Look, with "hash cash" you can charge the initiator of a request/insert/ect some 
average CPU time.
 That's all well and a few jerks from overusing the system, but it only scales down 
the attack
someone can do to targeted area in hashspace.  

Think of it like this.  If some guys has your address and sends you 2 tons of junk 
mail a day,
you'll have trouble reading your mail.  If the postal service doubles the cost of 
postage stamps,
he'll still send you 1 ton of junk mail.  If the postal service ups the cost by factor 
10000,
nobody will be able to afford to send you anything anyway.

Hey wait, will this work?!?  Maybe it's different.
----Route based on the hashcash!!!
User caclulates b+c a bit x such that hash(<key,x>) has first b bits 0.  
There should be about 2^c possibile x's.
Route in hashspace to hash(<key,x>) not hash(key).

Real numbers: b=10, c=2
In order to use a key I have to do about 2^b=1024 hashes, should happen in a few 
ms*CPU.
There could be about 2^c=4 possible solutions, that's ok, a little redundancy.

Since an adversary doesn't know what x is until he caculates it, he can't know where 
in hashspace
a key will wind up until after he has "paid" for it already.

Does this work, or am I missing something?



Attacks Left:

I suppose an adversary with a certain fraction of nodes would probably still be able 
to use the
keys already mapped to a target area to do dammage.  An advesary with f nodes 
compromised would
get about f/N *<arverage route hops> of the messages in the system(for f<<N).  If he 
collected all
the keys in the target keyspace and requested them all repeatedly from all over the 
place, it
might overload the area of the network responsible.  Caching would help some.

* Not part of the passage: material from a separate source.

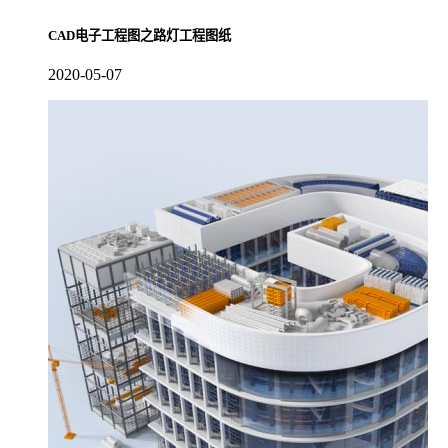
CAD电子工程图之路灯工程图纸
2020-05-07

There's still the SSK attack, but you can fight this with a some caching and a 
realistic limit on
the update rate.

If given enough time an adversary could build up enough crap to still do the attack 
for a short
period.  The only thing I can think of to fight this is a time dependent hash, or one 
based on a
global random oracle which spits out salt every now and then.


Damnit why didn't I think of this before?  It beats the crap out of my key sharing 
stuff I came up
with!  Please somebody tell me if I'm right about this.